14% said they also use ActionScript, which can also come wrapped in HTML, but 12% of those primarily using HTML said they also program in C/C++, which is a combination we’re unlikely to see in the same project.

HTML was never designed as a programming language – the original 18 tags permitted the most-basic of layout options. The only interesting tag was the hyperlink itself; the revolutionary concept that created the web as we now know it, the rest are trivial. HTML was based, loosely, on SGML, which is another bastard offspring of XML – the eXtensible Markup Language – but the key word across these is “markup”: all three are intended to provide syntactical data to accompany textual information*, not applications as we know them.

But HTML has come a very long way since then, and has capabilities we would normally associate with a development language.
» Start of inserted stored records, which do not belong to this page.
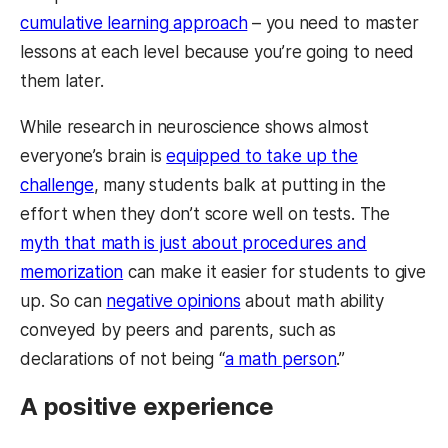
cumulative learning approach
– you need to master
lessons at each level because you’re going to need
them later.
While research in neuroscience shows almost
everyone’s brain is
equipped to take up the
challenge
, many students balk at putting in the
effort when they don’t score well on tests. The
myth that math is just about procedures and
memorization
can make it easier for students to give
up. So can
negative opinions
about math ability
conveyed by peers and parents, such as
declarations of not being “
a math person
.”
A positive experience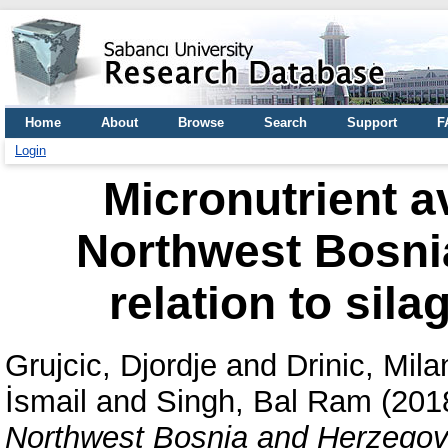
Home
About
Browse
Search
Support
F
Login
Micronutrient av
Northwest Bosni
relation to sil
Grujcic, Djordje
and
Drinic, Mil
İsmail
and
Singh, Bal Ram
(201
Northwest Bosnia and Herzegovin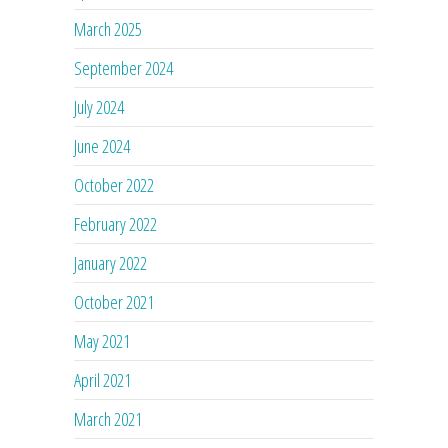
March 2025
September 2024
July 2024
June 2024
October 2022
February 2022
January 2022
October 2021
May 2021
April 2021
March 2021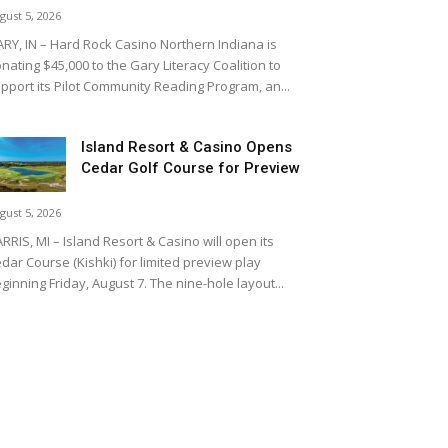
gust 5, 2026
RY, IN – Hard Rock Casino Northern Indiana is
nating $45,000 to the Gary Literacy Coalition to
pport its Pilot Community Reading Program, an...
Island Resort & Casino Opens
Cedar Golf Course for Preview
gust 5, 2026
RRIS, MI – Island Resort & Casino will open its
dar Course (Kishki) for limited preview play
ginning Friday, August 7. The nine-hole layout...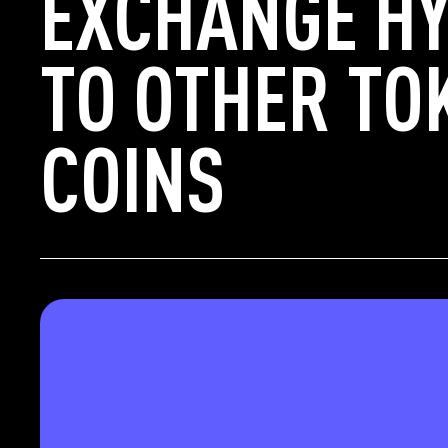
EXCHANGE HY
TO OTHER TO
COINS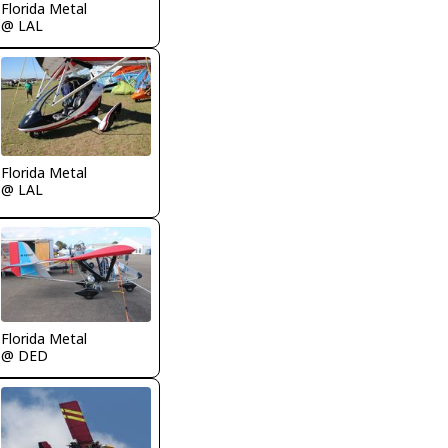
Florida Metal
@ LAL
Florida Metal
@ LAL
Florida Metal
@ DED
Drag and Drop, Geolocation, and Local Storage, are blurring the line between applications and web sites, allowing cross-platform development where the only way to spot the difference is the title bar at the top of the window (and sometimes not even then), and there are a host of applications which bear testament to the fact that HTML can be used to create real applications.

Zero Lines JS is a fine example. A graphical game, requiring the player to navigate their ship between approaching enemies at increasing speed to a suitably-irritating soundtrack. It might not be the next Watch Dogs, or even the next Candy Crush Saga, but it would be hard to deny that it is a real application and one which (as the name infers) is written entirely in HTML with a few Cascading Style Sheets (CSS).

Less gaudy is the aptly named “You Don’t Need JavaScript for That”, which demonstrates various techniques to accomplish programmatical tasks without recourse to programming languages. Examples include a tabbed panel (bringing content to the front based on the selected tab) and an image slideshow, all done entirely in HTML5.

Purists will moan, of course, that these examples don’t make it a “real” programming language, that HTML is nothing more than a markup language made to enrich documents, and there was a time when that was true. Developers aren’t as hierarchal as they used to be, but those closer to the metal still look down on those who’ve traded an intimate knowledge of the hardware for speed of development. C programmers consider objects to be unnecessary fluff, but concur with users of C++ that anything which isn’t run through a compiler is just improper (and that includes Java with its bytecode nonsense). Java programmers consider anything without proper encapsulation to be faking its object orientation, while JavaScript developers see no reason for strong typing, and consider HTML to be a layout tool.

Meanwhile those versed in Assembler look down from their ivory towers, stroke their beards, and concur that when performance really matters they will always get the gig.

But despite being at the bottom of the heap we can see that HTML5 is being used to create applications, and it must therefore be considered a programming language. We might argue whether validating a filled-out form constitutes an application, but when you can crash a spaceship into an oncoming armada then there’s little room for discussion.

At Vision Mobile we’re currently updating our survey, asking developers what language and tools they’re now using, including those who choose to program in HTML. It will be interesting to see if an increasing number think that the layout tool has evolved, or if a momentary fad is passing. Take a look at the survey, and use the feedback from at the end to let us know how you feel about HTML being included in the list of languages, and what you think might end up on that list next time.

* To be accurate, XML is intended to be a framework from which one can derive markup languages, but that’s not really pertinent here.